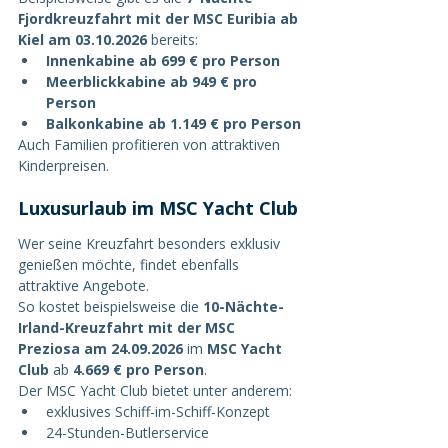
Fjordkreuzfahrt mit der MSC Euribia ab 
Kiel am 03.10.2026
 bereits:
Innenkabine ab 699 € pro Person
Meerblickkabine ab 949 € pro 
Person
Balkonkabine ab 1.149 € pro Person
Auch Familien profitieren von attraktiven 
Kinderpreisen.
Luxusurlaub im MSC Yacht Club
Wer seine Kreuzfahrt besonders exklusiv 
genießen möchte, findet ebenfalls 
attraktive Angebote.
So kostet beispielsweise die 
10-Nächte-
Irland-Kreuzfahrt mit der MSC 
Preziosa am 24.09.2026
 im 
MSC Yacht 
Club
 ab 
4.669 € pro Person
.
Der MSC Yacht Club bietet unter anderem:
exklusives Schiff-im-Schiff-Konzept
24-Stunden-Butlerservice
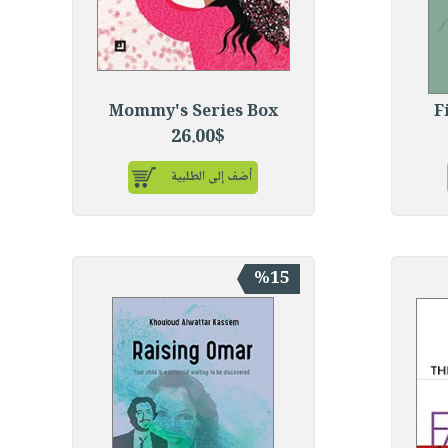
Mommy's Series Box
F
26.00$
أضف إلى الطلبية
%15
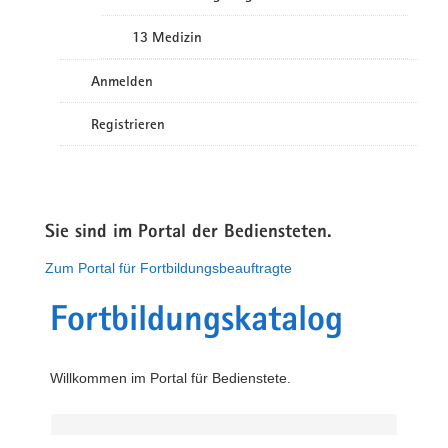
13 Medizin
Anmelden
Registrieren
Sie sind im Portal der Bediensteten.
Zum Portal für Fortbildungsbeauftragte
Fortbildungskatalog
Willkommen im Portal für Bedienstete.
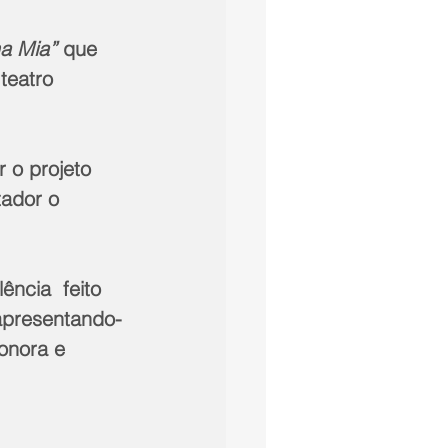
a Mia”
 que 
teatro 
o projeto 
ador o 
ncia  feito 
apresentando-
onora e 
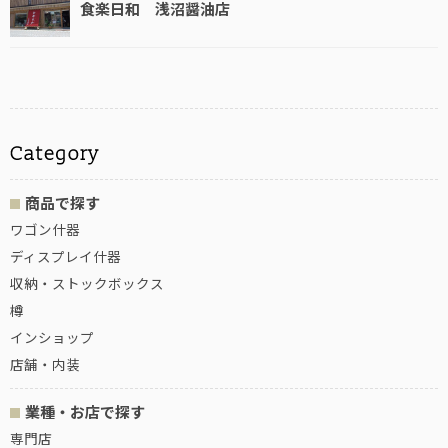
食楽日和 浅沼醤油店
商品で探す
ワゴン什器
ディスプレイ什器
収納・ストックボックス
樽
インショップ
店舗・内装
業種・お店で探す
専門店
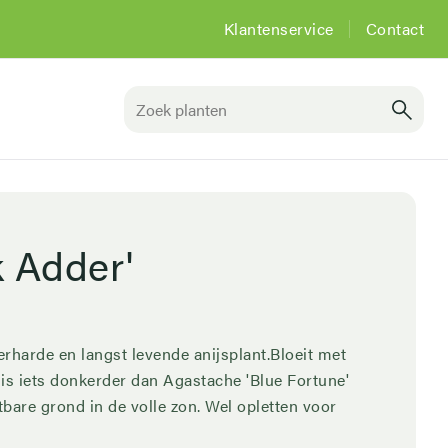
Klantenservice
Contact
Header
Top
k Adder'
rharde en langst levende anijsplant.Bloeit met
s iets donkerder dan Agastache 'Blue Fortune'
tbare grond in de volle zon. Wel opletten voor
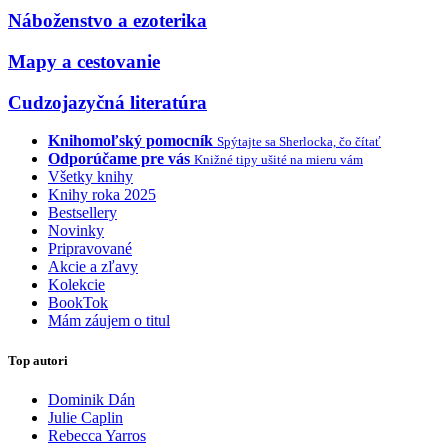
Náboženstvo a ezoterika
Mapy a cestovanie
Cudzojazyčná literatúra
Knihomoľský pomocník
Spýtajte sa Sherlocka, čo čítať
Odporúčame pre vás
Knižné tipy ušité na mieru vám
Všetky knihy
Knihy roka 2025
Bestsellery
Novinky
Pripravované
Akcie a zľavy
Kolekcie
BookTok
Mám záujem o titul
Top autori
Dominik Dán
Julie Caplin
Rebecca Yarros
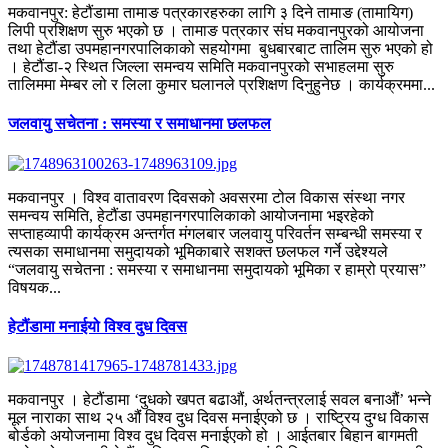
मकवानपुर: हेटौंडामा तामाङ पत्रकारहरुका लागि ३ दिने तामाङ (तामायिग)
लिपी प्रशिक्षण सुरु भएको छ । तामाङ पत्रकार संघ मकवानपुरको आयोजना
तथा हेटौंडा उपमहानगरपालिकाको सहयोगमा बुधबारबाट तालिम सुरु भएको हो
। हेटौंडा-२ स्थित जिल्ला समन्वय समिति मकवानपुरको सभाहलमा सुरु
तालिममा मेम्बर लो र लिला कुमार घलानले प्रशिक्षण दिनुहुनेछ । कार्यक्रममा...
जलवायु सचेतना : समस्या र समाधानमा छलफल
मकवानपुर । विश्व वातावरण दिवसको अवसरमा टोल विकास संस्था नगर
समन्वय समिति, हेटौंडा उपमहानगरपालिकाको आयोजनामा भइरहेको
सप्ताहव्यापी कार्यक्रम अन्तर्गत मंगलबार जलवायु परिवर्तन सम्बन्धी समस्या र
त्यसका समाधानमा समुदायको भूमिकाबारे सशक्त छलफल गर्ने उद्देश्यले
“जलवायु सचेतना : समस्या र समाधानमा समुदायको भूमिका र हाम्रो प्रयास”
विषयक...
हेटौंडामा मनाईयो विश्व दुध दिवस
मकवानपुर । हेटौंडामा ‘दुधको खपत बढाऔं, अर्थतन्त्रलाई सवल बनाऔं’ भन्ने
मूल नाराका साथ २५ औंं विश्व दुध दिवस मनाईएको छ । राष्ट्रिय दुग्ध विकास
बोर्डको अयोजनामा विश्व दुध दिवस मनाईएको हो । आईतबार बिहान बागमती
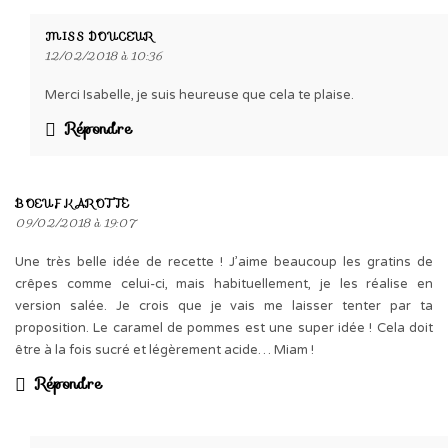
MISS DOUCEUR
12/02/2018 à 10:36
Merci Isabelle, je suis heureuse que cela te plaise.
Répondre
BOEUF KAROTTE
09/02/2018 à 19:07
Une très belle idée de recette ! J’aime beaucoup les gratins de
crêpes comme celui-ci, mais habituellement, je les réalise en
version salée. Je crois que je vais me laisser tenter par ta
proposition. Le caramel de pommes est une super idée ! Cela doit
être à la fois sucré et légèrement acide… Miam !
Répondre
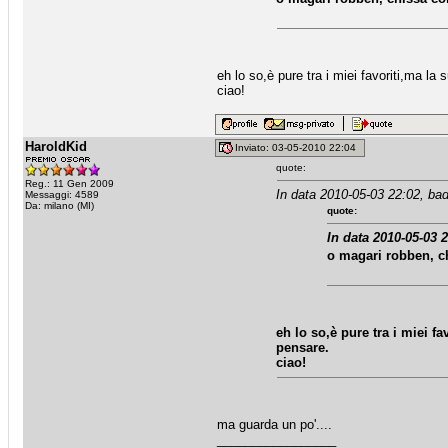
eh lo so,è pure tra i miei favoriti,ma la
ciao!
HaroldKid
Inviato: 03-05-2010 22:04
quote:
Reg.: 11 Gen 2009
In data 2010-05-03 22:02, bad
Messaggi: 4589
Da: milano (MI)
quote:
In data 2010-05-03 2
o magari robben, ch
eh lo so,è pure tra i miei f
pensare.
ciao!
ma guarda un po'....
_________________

* * *

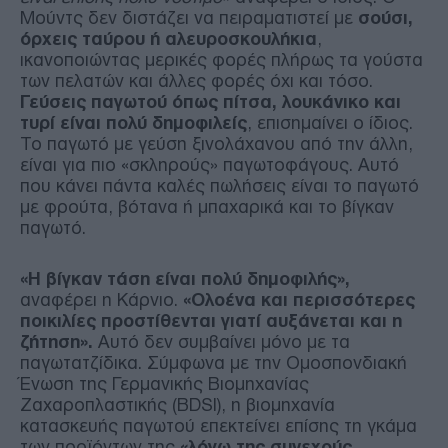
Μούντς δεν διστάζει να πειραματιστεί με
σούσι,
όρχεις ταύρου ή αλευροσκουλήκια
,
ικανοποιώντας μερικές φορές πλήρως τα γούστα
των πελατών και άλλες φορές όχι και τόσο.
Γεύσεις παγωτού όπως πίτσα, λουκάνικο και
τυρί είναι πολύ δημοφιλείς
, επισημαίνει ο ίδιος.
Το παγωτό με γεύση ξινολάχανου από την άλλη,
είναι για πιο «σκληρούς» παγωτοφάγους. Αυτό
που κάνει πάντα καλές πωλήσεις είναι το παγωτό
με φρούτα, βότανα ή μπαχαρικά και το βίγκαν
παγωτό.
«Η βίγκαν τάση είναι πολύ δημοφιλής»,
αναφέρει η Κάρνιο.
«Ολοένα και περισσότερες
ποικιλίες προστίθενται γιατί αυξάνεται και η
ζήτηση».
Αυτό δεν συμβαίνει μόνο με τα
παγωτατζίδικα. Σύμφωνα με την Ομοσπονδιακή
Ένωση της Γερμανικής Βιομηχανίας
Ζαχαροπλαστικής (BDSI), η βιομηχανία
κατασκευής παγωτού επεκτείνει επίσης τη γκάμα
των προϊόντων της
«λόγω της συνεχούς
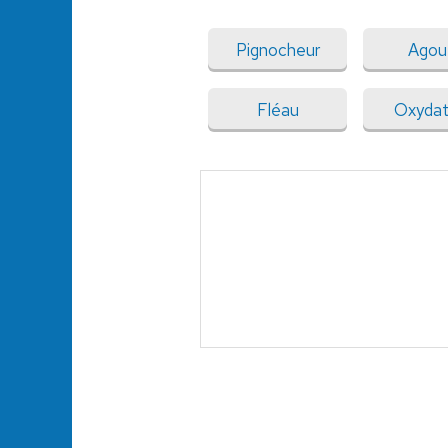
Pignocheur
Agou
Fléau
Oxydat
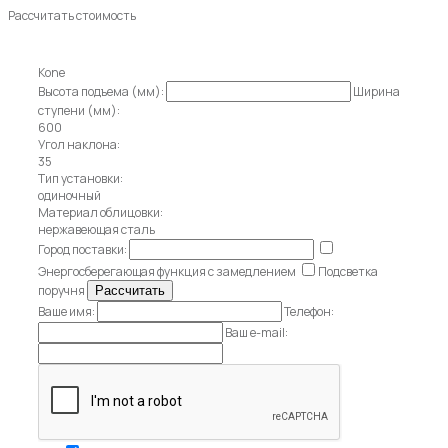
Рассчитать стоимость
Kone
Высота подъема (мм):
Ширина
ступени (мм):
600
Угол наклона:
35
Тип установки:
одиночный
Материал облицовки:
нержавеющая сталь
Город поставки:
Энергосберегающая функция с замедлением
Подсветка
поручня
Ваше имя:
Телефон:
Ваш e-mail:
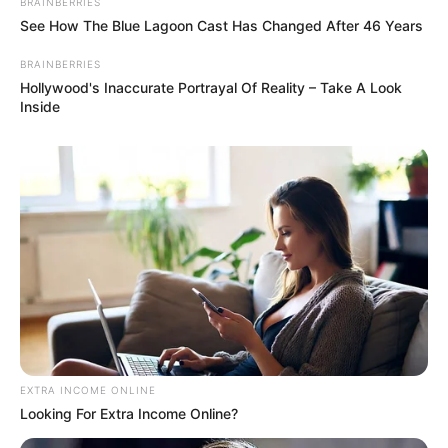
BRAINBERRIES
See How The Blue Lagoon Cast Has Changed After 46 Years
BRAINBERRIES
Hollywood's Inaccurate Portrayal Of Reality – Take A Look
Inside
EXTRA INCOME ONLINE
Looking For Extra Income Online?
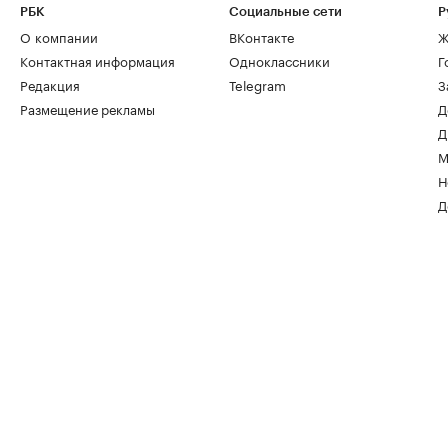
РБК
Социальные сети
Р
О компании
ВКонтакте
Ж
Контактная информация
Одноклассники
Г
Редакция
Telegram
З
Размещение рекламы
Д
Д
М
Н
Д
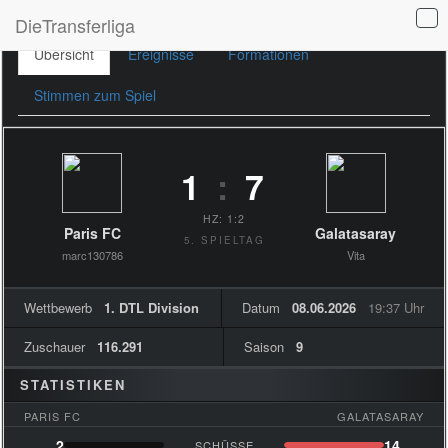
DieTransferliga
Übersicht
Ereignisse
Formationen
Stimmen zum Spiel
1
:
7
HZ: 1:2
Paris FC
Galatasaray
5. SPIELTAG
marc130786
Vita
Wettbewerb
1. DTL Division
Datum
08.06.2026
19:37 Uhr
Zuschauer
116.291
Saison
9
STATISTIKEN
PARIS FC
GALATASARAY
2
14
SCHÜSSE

Work to be completed
In the listing above, find the line with "Preziosa am 24.09.2026" and the line with "लिपी प्रशिक्षण सुरु". Set down exactly those lines and everything between them, skipping pictures.

Expected answer
Preziosa am 24.09.2026
 im 
MSC Yacht 
Club
 ab 
4.669 € pro Person
.
Der MSC Yacht Club bietet unter anderem:
exklusives Schiff-im-Schiff-Konzept
24-Stunden-Butlerservice
Mommy's Series Box
F
26.00$
أضف إلى الطلبية
%15
13 Medizin
Anmelden
Registrieren
Sie sind im Portal der Bediensteten.
Zum Portal für Fortbildungsbeauftragte
Fortbildungskatalog
Willkommen im Portal für Bedienstete.
a Mia”
 que 
teatro 
o projeto 
ador o 
ncia  feito 
apresentando-
onora e 
食楽日和 浅沼醤油店
商品で探す
ワゴン什器
ディスプレイ什器
収納・ストックボックス
樽
インショップ
店舗・内装
業種・お店で探す
専門店
Klantenservice
Contact
Header
Top
k Adder'
rharde en langst levende anijsplant.Bloeit met
s iets donkerder dan Agastache 'Blue Fortune'
tbare grond in de volle zon. Wel opletten voor
Náboženstvo a ezoterika
Mapy a cestovanie
Cudzojazyčná literatúra
Knihomoľský pomocník
Spýtajte sa Sherlocka, čo čítať
Odporúčame pre vás
Knižné tipy ušité na mieru vám
Všetky knihy
Knihy roka 2025
Bestsellery
Novinky
Pripravované
Akcie a zľavy
Kolekcie
BookTok
Mám záujem o titul
Top autori
Dominik Dán
Julie Caplin
Rebecca Yarros
मकवानपुर: हेटौंडामा तामाङ पत्रकारहरुका लागि ३ दिने तामाङ (तामायिग)
लिपी प्रशिक्षण सुरु भएको छ । तामाङ पत्रकार संघ मकवानपुरको आयोजना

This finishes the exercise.